What an AI-Ready Policy Administration System Actually Looks Like 

An AI-ready policy administration system has three things: data you can actually access, infrastructure that can support AI workloads, and data quality controls that keep what feeds your models clean and trustworthy. Here’s what that looks like in practice — and how Modular Solutions delivers each. 

Data Access & Ownership 

AI-ready means you own your data, you can get to it 24/7 without going through your vendor, and it’s structured for analytics. 

With Modular Solutions: 

  • You are the owner of your data, with full 24/7 access — no vendor gatekeeping 
  • A Snowflake data warehouse means your data is structured and queryable for analytics, reporting, and AI workloads 
  • APIs let you connect data into other tools, platforms, and systems 

 

Infrastructure 

AI-ready infrastructure scales with your data volume, enforces the security and compliance that insurance demands, and supports the versioning and traceability AI models require to be retrained and audited over time. 

With Modular Solutions: 

  • Scalable cloud infrastructure that handles large data volumes without bottlenecks 
  • Access controls, audit trails, privacy compliance, and security built in — critical for regulated insurance data 
  • Versioned, well-organized data that supports retraining models and detecting drift 
  • A dedicated test and staging environment so you can safely pilot AI tools against real data structures 

Data Quality 

AI-ready data quality means bad data is prevented from entering the system in the first place, applying consistent rules everywhere, and being able to trace every change. 

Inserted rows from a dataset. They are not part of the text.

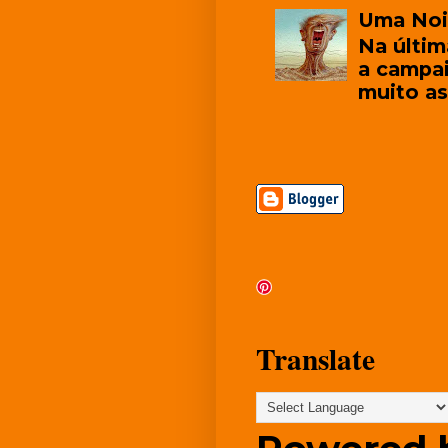
Uma Noi
Na últim
a campai
muito as
Translate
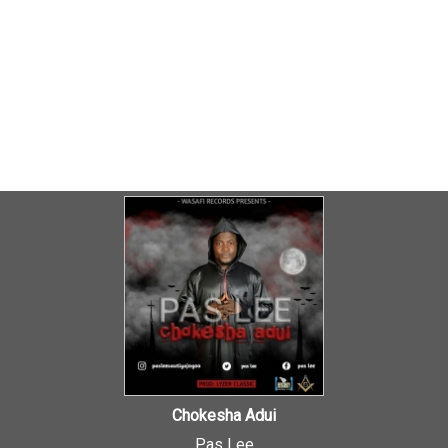
Chokesha Adui
Pas Lee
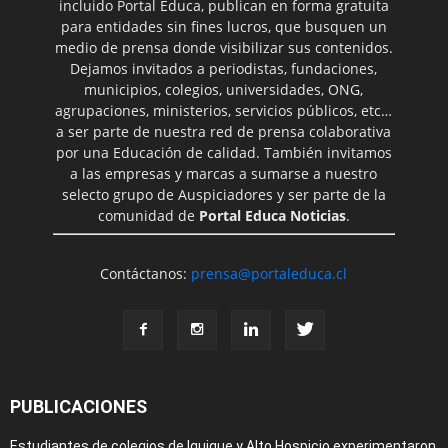
incluido Portal Educa, publican en forma gratuita
para entidades sin fines lucros, que busquen un
medio de prensa donde visibilizar sus contenidos.
Dejamos invitados a periodistas, fundaciones,
municipios, colegios, universidades, ONG,
agrupaciones, ministerios, servicios públicos, etc…
a ser parte de nuestra red de prensa colaborativa
por una Educación de calidad. También invitamos
a las empresas y marcas a sumarse a nuestro
selecto grupo de Auspiciadores y ser parte de la
comunidad de
Portal Educa Noticias
.
Contáctanos:
prensa@portaleduca.cl
PUBLICACIONES
Estudiantes de colegios de Iquique y Alto Hospicio experimentaron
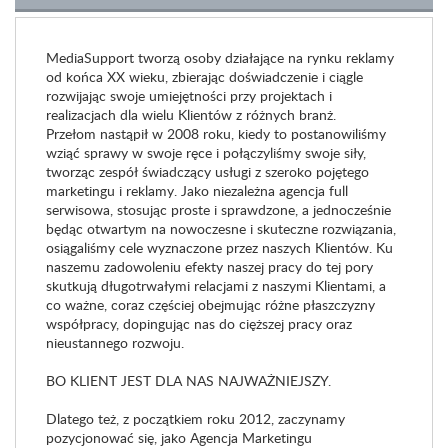
MediaSupport tworzą osoby działające na rynku reklamy
od końca XX wieku, zbierając doświadczenie i ciągle
rozwijając swoje umiejętności przy projektach i
realizacjach dla wielu Klientów z różnych branż.
Przełom nastąpił w 2008 roku, kiedy to postanowiliśmy
wziąć sprawy w swoje ręce i połączyliśmy swoje siły,
tworząc zespół świadczący usługi z szeroko pojętego
marketingu i reklamy. Jako niezależna agencja full
serwisowa, stosując proste i sprawdzone, a jednocześnie
będąc otwartym na nowoczesne i skuteczne rozwiązania,
osiągaliśmy cele wyznaczone przez naszych Klientów. Ku
naszemu zadowoleniu efekty naszej pracy do tej pory
skutkują długotrwałymi relacjami z naszymi Klientami, a
co ważne, coraz częściej obejmując różne płaszczyzny
współpracy, dopingując nas do cięższej pracy oraz
nieustannego rozwoju.
BO KLIENT JEST DLA NAS NAJWAŻNIEJSZY.
Dlatego też, z początkiem roku 2012, zaczynamy
pozycjonować się, jako Agencja Marketingu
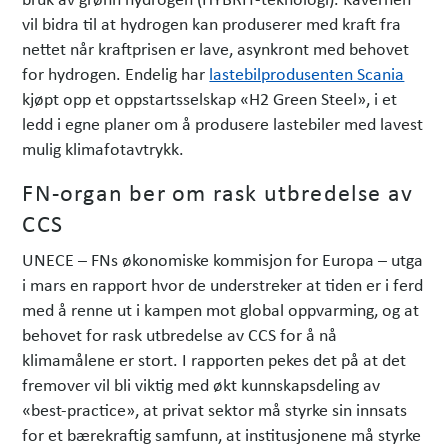
vil bidra til at hydrogen kan produserer med kraft fra
nettet når kraftprisen er lave, asynkront med behovet
for hydrogen. Endelig har
lastebilprodusenten Scania
kjøpt opp et oppstarts­selskap «H2 Green Steel», i et
ledd i egne planer om å produsere lastebiler med lavest
mulig klimafotavtrykk.
FN-organ ber om rask utbredelse av
CCS
UNECE – FNs økonomiske kommisjon for Europa – utga
i mars en rapport hvor de understreker at tiden er i ferd
med å renne ut i kampen mot global oppvarming, og at
behovet for rask utbredelse av CCS for å nå
klimamålene er stort. I rapporten pekes det på at det
fremover vil bli viktig med økt kunnskapsdeling av
«best-practice», at privat sektor må styrke sin innsats
for et bærekraftig samfunn, at institusjonene må styrke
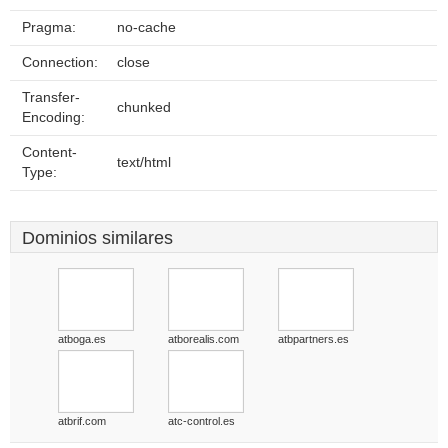
Pragma:
no-cache
Connection:
close
Transfer-
chunked
Encoding:
Content-
text/html
Type:
Dominios similares
atboga.es
atborealis.com
atbpartners.es
atbrif.com
atc-control.es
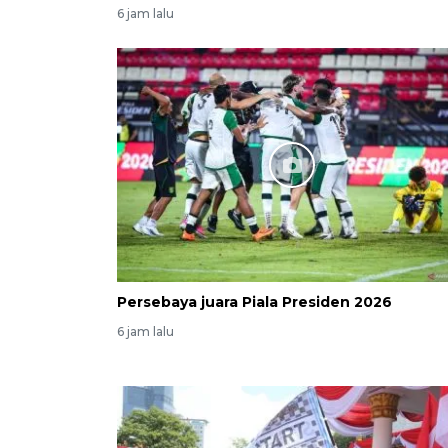
6 jam lalu
Persebaya juara Piala Presiden 2026
6 jam lalu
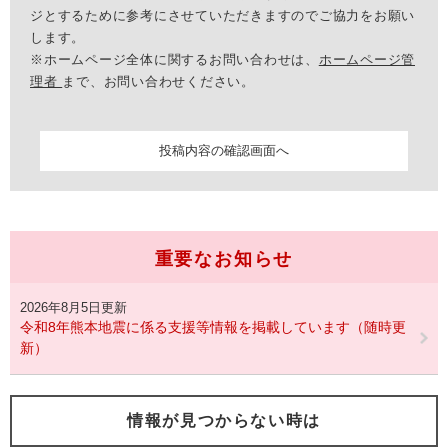
ジとするために参考にさせていただきますのでご協力をお願い
します。
※ホームページ全体に関するお問い合わせは、
ホームページ管
理者
まで、お問い合わせください。
重要なお知らせ
2026年8月5日更新
令和8年熊本地震に係る支援等情報を掲載しています（随時更
新）
情報が見つからない時は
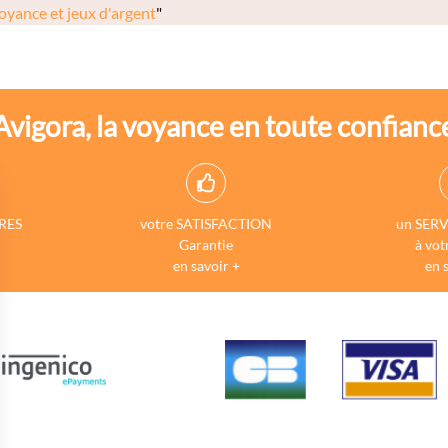
oyance et jeux d'argent
"
Avigora, la voyance en toute confianc
RES
votre SATISFACTION
un SERV
Garantie
à vot
en savoir +
en 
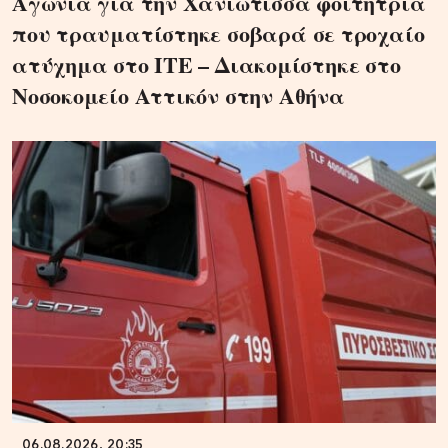
Αγωνία για την Χανιώτισσα φοιτήτρια
που τραυματίστηκε σοβαρά σε τροχαίο
ατύχημα στο ΙΤΕ – Διακομίστηκε στο
Νοσοκομείο Αττικόν στην Αθήνα
06.08.2026, 20:35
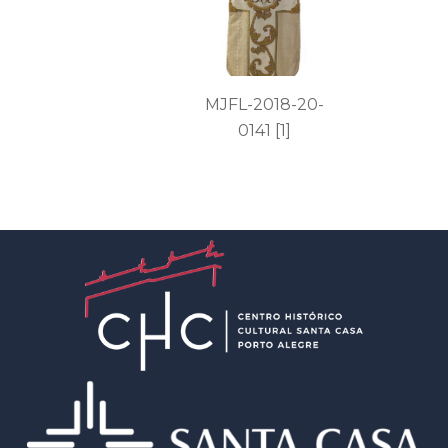
MJFL-2018-20-
0141 [1]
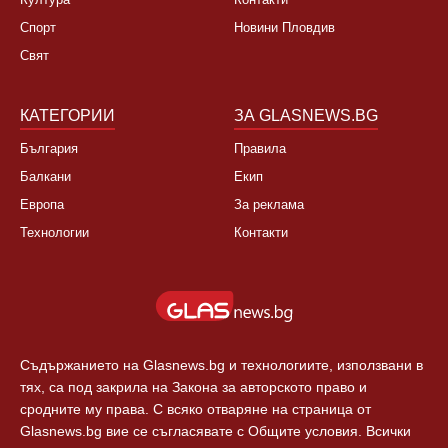
НОВИНИ
ЗА НАС
България
За нас
Култура
Контакти
Спорт
Новини Пловдив
Свят
КАТЕГОРИИ
ЗА GLASNEWS.BG
България
Правила
Балкани
Екип
Европа
За реклама
Технологии
Контакти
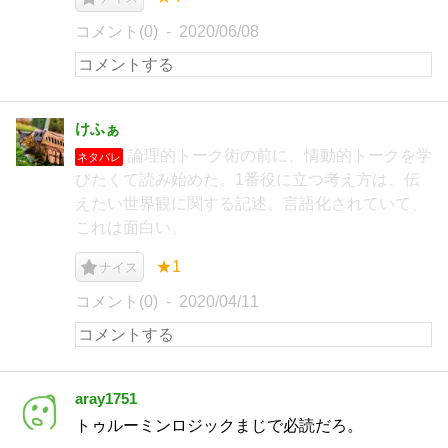
コメント(0)
2020/06/08
けふぁ
論理的トーク術の前に、情動的トークを学
ネタバレ
びたくて読み始めた。1番役に立つ考え方は、伝
えたい世界観に関する記述。言語化されていて、
これは面白い。
★1
ナイス
コメント(0)
2020/04/11
aray1751
トゥルーミンロジックまじで必読だろ。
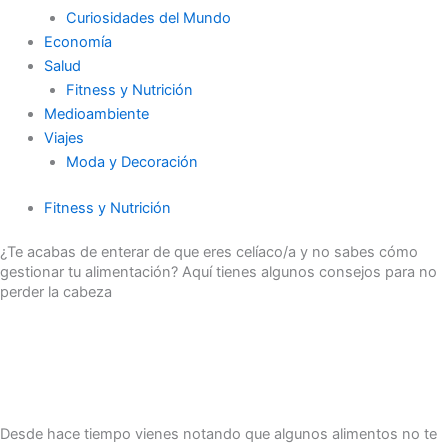
Curiosidades del Mundo
Economía
Salud
Fitness y Nutrición
Medioambiente
Viajes
Moda y Decoración
Fitness y Nutrición
¿Te acabas de enterar de que eres celíaco/a y no sabes cómo
gestionar tu alimentación? Aquí tienes algunos consejos para no
perder la cabeza
Desde hace tiempo vienes notando que algunos alimentos no te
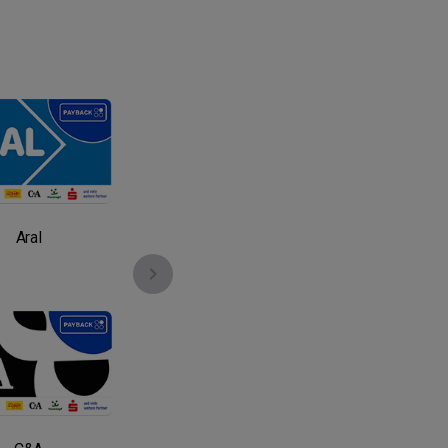
Aral
EDEKA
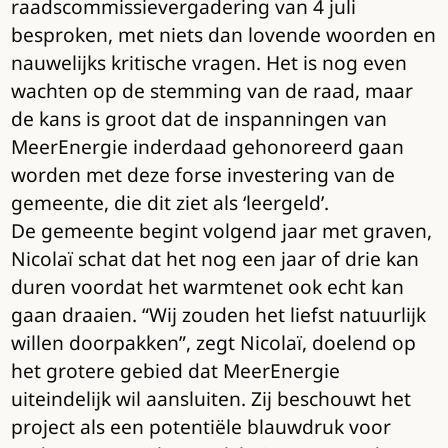
raadscommissievergadering van 4 juli
besproken, met niets dan lovende woorden en
nauwelijks kritische vragen. Het is nog even
wachten op de stemming van de raad, maar
de kans is groot dat de inspanningen van
MeerEnergie inderdaad gehonoreerd gaan
worden met deze forse investering van de
gemeente, die dit ziet als ‘leergeld’.
De gemeente begint volgend jaar met graven,
Nicolaï schat dat het nog een jaar of drie kan
duren voordat het warmtenet ook echt kan
gaan draaien. “Wij zouden het liefst natuurlijk
willen doorpakken”, zegt Nicolaï, doelend op
het grotere gebied dat MeerEnergie
uiteindelijk wil aansluiten. Zij beschouwt het
project als een potentiële blauwdruk voor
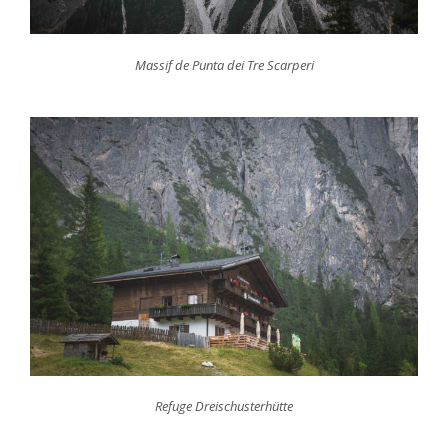
Massif de Punta dei Tre Scarperi
Refuge Dreischusterhütte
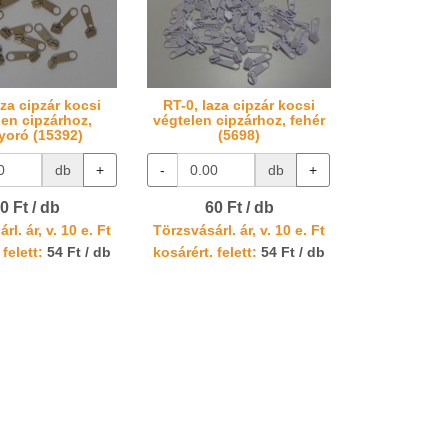
aza cipzár kocsi
RT-0, laza cipzár kocsi
len cipzárhoz,
végtelen cipzárhoz, fehér
oró (15392)
(5698)
db
+
-
db
+
0 Ft / db
60 Ft / db
rl. ár, v. 10 e. Ft
Törzsvásárl. ár, v. 10 e. Ft
 felett:
54 Ft / db
kosárért. felett:
54 Ft / db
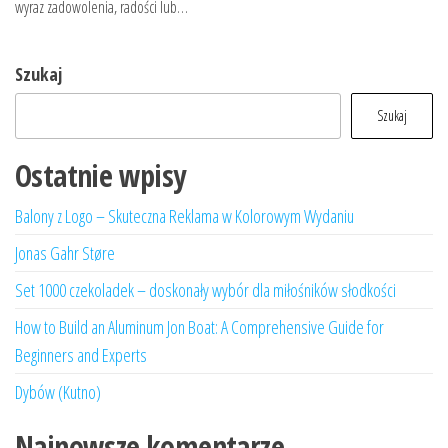
wyraz zadowolenia, radości lub…
Szukaj
Szukaj
Ostatnie wpisy
Balony z Logo – Skuteczna Reklama w Kolorowym Wydaniu
Jonas Gahr Støre
Set 1000 czekoladek – doskonały wybór dla miłośników słodkości
How to Build an Aluminum Jon Boat: A Comprehensive Guide for
Beginners and Experts
Dybów (Kutno)
Najnowsze komentarze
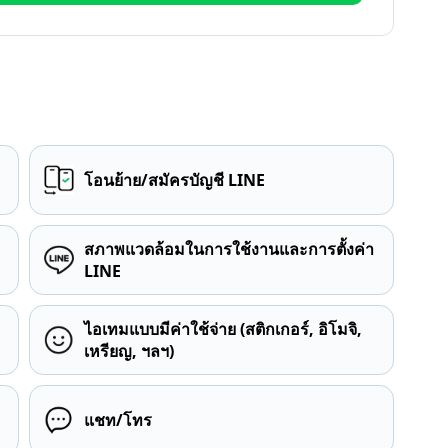
โอนย้าย/สมัครบัญชี LINE
สภาพแวดล้อมในการใช้งานและการตั้งค่า
LINE
ไอเทมแบบมีค่าใช้จ่าย (สติกเกอร์, อิโมจิ,
เหรียญ, ฯลฯ)
แชท/โทร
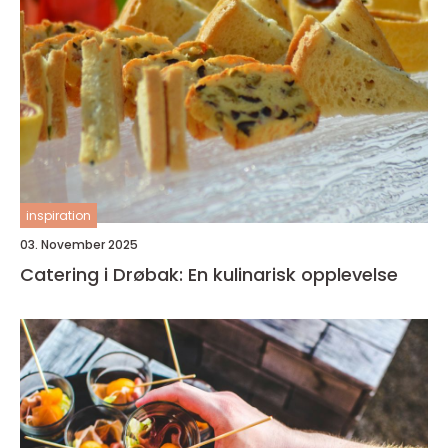
inspiration
03. November 2025
Catering i Drøbak: En kulinarisk opplevelse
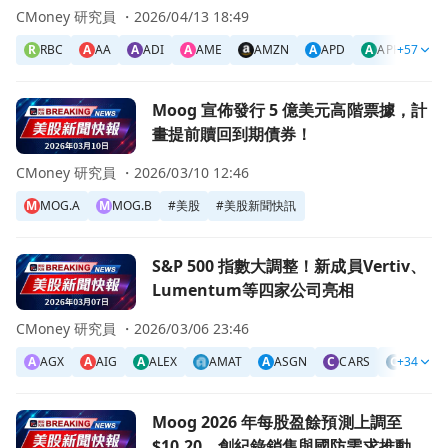
業生態系
CMoney 研究員 ・
2026/04/13 18:49
R
RBC
A
AA
A
ADI
A
AME
AMZN
A
APD
A
APH
+57
A
A
前往Moog 宣佈發行 5 億美元高階票據，計畫提前贖回到期
Moog 宣佈發行 5 億美元高階票據，計
畫提前贖回到期債券！
CMoney 研究員 ・
2026/03/10 12:46
M
MOG.A
M
MOG.B
#
美股
#
美股新聞快訊
前往S&P 500 指數大調整！新成員Vertiv、Lumentum等
S&P 500 指數大調整！新成員Vertiv、
Lumentum等四家公司亮相
CMoney 研究員 ・
2026/03/06 23:46
A
AGX
A
AIG
A
ALEX
AMAT
A
ASGN
C
CARS
C
+34
COHR
前往Moog 2026 年每股盈餘預測上調至 $10.20，創紀
Moog 2026 年每股盈餘預測上調至
$10.20，創紀錄銷售與國防需求推動成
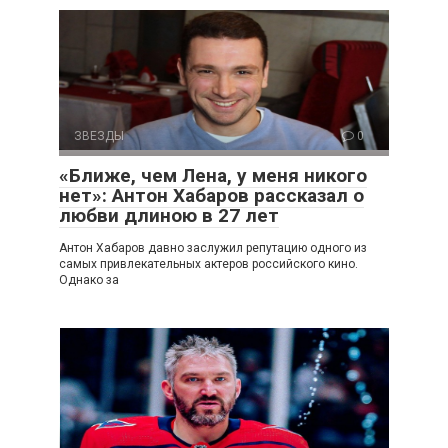
ЗВЕЗДЫ
0
«Ближе, чем Лена, у меня никого
нет»: Антон Хабаров рассказал о
любви длиною в 27 лет
Антон Хабаров давно заслужил репутацию одного из
самых привлекательных актеров российского кино.
Однако за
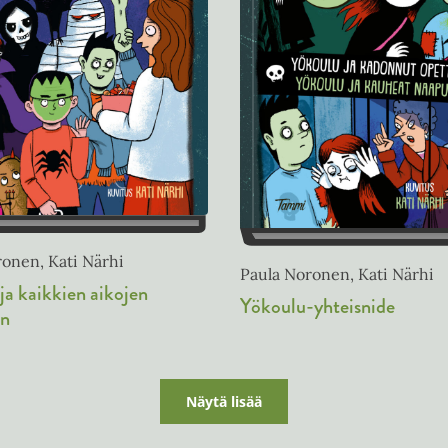
onen, Kati Närhi
Paula Noronen, Kati Närhi
ja kaikkien aikojen
Yökoulu-yhteisnide
en
Näytä lisää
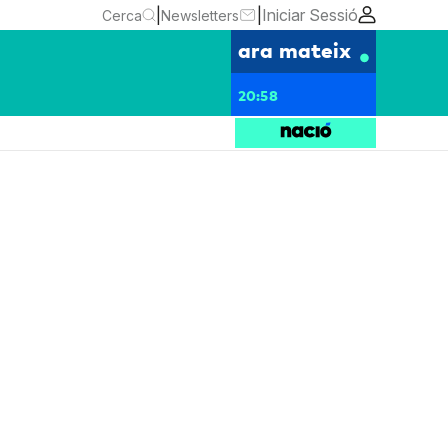
|
|
Iniciar Sessió
Cerca
Newsletters
ara mateix
20:58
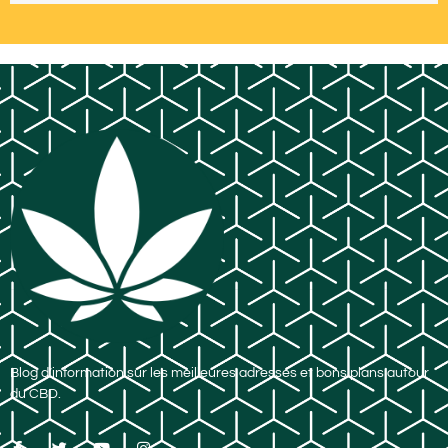
Blog d’information sur les meilleures adresses et bons plans autour
du CBD.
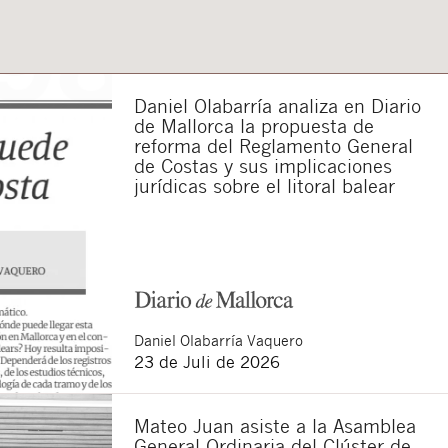
Daniel Olabarría analiza en Diario
de Mallorca la propuesta de
reforma del Reglamento General
de Costas y sus implicaciones
jurídicas sobre el litoral balear
Daniel
Olabarría Vaquero
23 de Juli de 2026
Mateo Juan asiste a la Asamblea
General Ordinaria del Clúster de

Modular Solutions protects data quality through these guardrails: 

  • Up-front validation: Data is checked against business rules before actions are accepted, so invalid states blocked early.  
  • Consistent validation approach across the platform 
  • Clear, user-friendly failure messaging: Validation is designed to return understandable error messages instead of vague system failure messaging 
  • Auditability and traceability: The platform tracks who created or changed records and when 
  • Change-history support: Beyond basic timestamps, deeper change tracking and human-readable logs are available 
  • Controlled operational outputs: Definitions are validated before files are produced 
  • Defined data ownership: Domains like underwriting remain the source of truth for their own rules and versioning, avoiding conflicting interpretations of the same data 

In short, data quality is ensured through prevention, consistency and traceability.  

In Conclusion 

Most insurance organizations aren’t ready for AI today — but readiness isn’t about buying the right tool. It’s about the foundation underneath. The organizations that succeed with AI will be the ones whose data is accessible, whose systems are connected, and whose quality is enforced at the source. That’s what Modular Solutions was built to deliver. It’s why our platform already includes an embedded AI assistant whose capabilities continue to expand. When the foundation is right, AI isn’t something haphazardly bolted on – it’s already there.